Version originale du texte intégral

1 Introduction

More than 10 years past since the discovery of the so-called M41S mesoporous silica materials, the preparation of periodic mesoporous materials with different compositions has been gaining increasing attention. The surfactant-templating method has been extended to the synthesis of non-silica oxide mesoporous materials [1–8]. And enormous application potential of mesoporous transition metal oxides has been found in the fields of electromagnetics, photoelectronics, catalysis and separation [9]. By using firstly cationic surfactants and then non-ionic polyoxyethylene alkyl ethers (POE), a series of highly ordered mesoporous silicas and metal oxides were conceived in our laboratory [10–24]. The non-ionic POE type surfactants are indeed of considerable interest as they are low-cost, biodegradable and less toxic than the commonly used quaternary ammonium derivatives in MCM-41-type materials synthesis. The main advantage of this kind of surfactant molecules relies not only on the H-bonding type interactions between the surfactant and the inorganic sources allowing an easier removal of the templating molecule to create the open mesoporous framework, but also on the flexible and tuneable hydrophilic groups which offer the control of the pore size and geometry by varying the hydrothermal conditions and by using freezing agents of the polyoxyethylene unit such as transition metal ions [17,18].

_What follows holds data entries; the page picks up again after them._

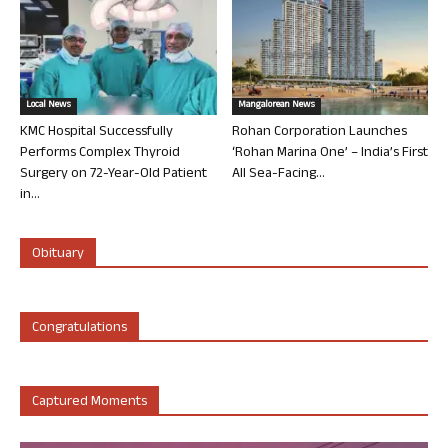
Local News
Mangalorean News
KMC Hospital Successfully
Rohan Corporation Launches
Performs Complex Thyroid
‘Rohan Marina One’ – India’s First
Surgery on 72-Year-Old Patient
All Sea-Facing...
in...
Obituary
Congratulations
Captured Moments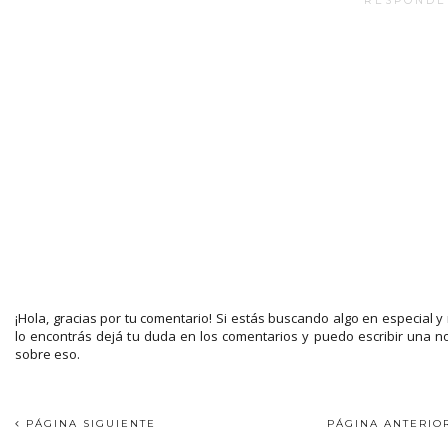
RESPONDE
¡Hola, gracias por tu comentario! Si estás buscando algo en especial y
lo encontrás dejá tu duda en los comentarios y puedo escribir una n
sobre eso.
PÁGINA SIGUIENTE
PÁGINA ANTERI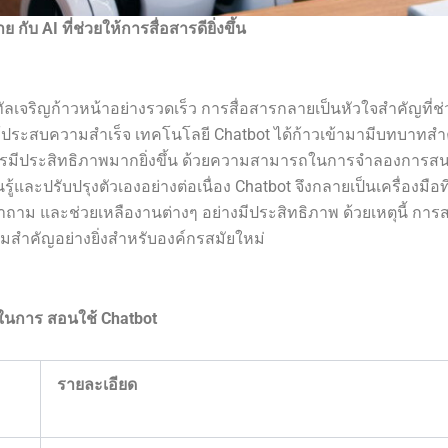
ย กับ AI ที่ช่วยให้การสื่อสารดียิ่งขึ้น
ทัลเจริญก้าวหน้าอย่างรวดเร็ว การสื่อสารกลายเป็นหัวใจสำคัญที่ช่ว
้ประสบความสำเร็จ เทคโนโลยี Chatbot ได้ก้าวเข้ามามีบทบาทส
ารมีประสิทธิภาพมากยิ่งขึ้น ด้วยความสามารถในการจำลองการสน
ู้และปรับปรุงตัวเองอย่างต่อเนื่อง Chatbot จึงกลายเป็นเครื่องมือ
ำถาม และช่วยเหลืองานต่างๆ อย่างมีประสิทธิภาพ ด้วยเหตุนี้ กา
วามสำคัญอย่างยิ่งสำหรับองค์กรสมัยใหม่
ในการ สอนใช้ Chatbot
รายละเอียด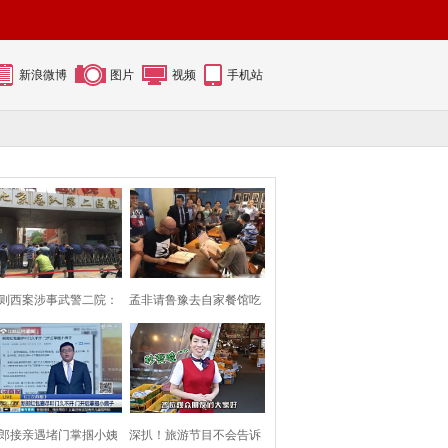
新浪微博
图片
视频
手机站
则西案涉事武警二院：
孟非请鲁豫去自家餐馆吃
保安用雨伞挡
面 两人相谈甚
郎接亲遇堵门掌掴小姨
深扒！旅游节目不会告诉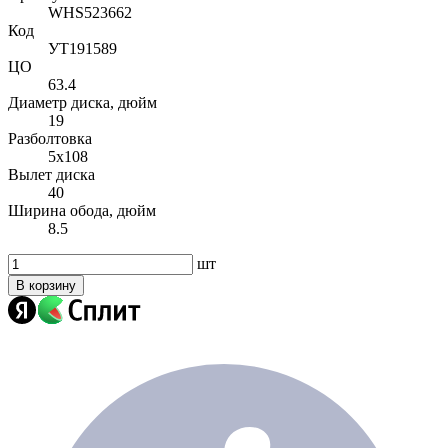
WHS523662
Код
УТ191589
ЦО
63.4
Диаметр диска, дюйм
19
Разболтовка
5x108
Вылет диска
40
Ширина обода, дюйм
8.5
шт
В корзину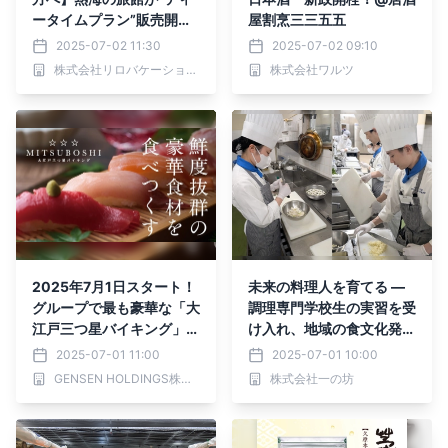
ータイムプラン”販売開始
屋割烹三三五五
｜2025年7月31日まで
2025-07-02 11:30
2025-07-02 09:10
株式会社リロバケーションズ
株式会社ワルツ
2025年7月1日スタート！
未来の料理人を育てる ―
グループで最も豪華な「大
調理専門学校生の実習を受
江戸三つ星バイキング」
け入れ、地域の食文化発展
大江戸温泉物語 あわづグ
に貢献
2025-07-01 11:00
2025-07-01 10:00
ランドホテル、ホテル蘭風
GENSEN HOLDINGS株式会社
株式会社一の坊
で開催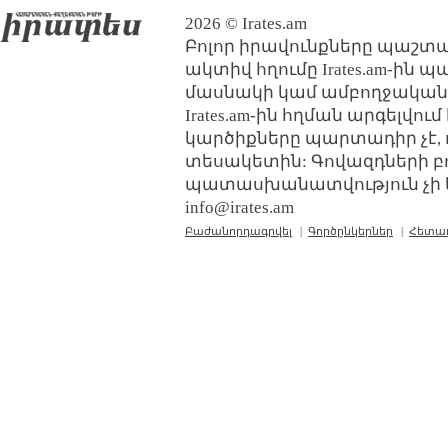
2026 © Irates.am
Բոլոր իրավունքները պաշտպ
ակտիվ հղումը Irates.am-ին 
մասնակի կամ ամբողջական
Irates.am-ին հղման արգելվո
կարծիքները պարտադիր չէ, 
տեսակետին: Գովազդների բ
պատասխանատվություն չի կր
info@irates.am
Բաժանորդագրվել
|
Գործընկերներ
|
Հետա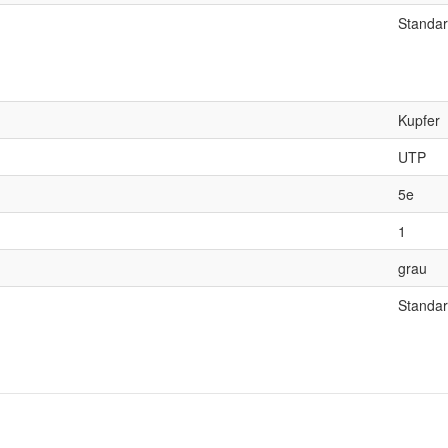
Standa
Kupfer
UTP
5e
1
grau
Standa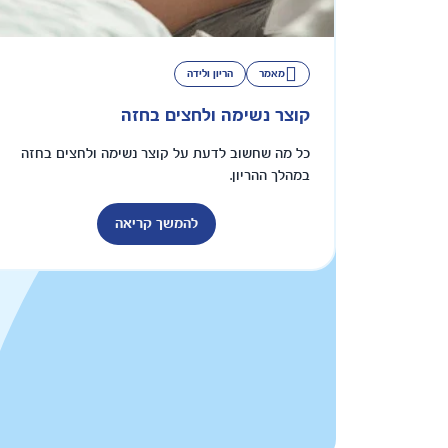
מאמר
הריון ולידה
קוצר נשימה ולחצים בחזה
כל מה שחשוב לדעת על קוצר נשימה ולחצים בחזה
במהלך ההריון.
להמשך קריאה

The development of modern and environmental friendly industrial processes with the highest efficiency and the lowest energy and brut materials consumption requires the more advanced and sophisticated materials having hierarchical pore structures at different length scales in order to achieve highly organized functions. Mesoporous oxide materials with macroporous structures have shown to be of great interest as potential catalysts and sorbents, partly because the textural mesopores and intrinsic interconnected pore systems of macrostructures should be able to efficiently transport guest species to framework binding sites. FCC catalysts are the concrete example of hierarchical structure in use in industry and involve the formation of a composite principally from a main component, an USY zeolite mixed with a macroporous matrix, usually amorphous silica, alumina or silica/alumina with clay. A pre-cracking of the heavy feedstocks prior to the action of the USY zeolite is carried out in macroporous matrix. The microporous openings of zeolites impede however the diffusion of bulky molecules from vacuum gas–oil and residues. The introduction of mesoporosity in USY zeolite by vapor steaming treatment can facilitate thus the secondary catalytic cracking. Finally, the more oriented cracking and the fine rearrangement of cracked molecules take place in the supercages of USY zeolite. However, this micro–meso–macroporous hierarchy was obtained by artificial mixture of different components containing pre-defined porosities.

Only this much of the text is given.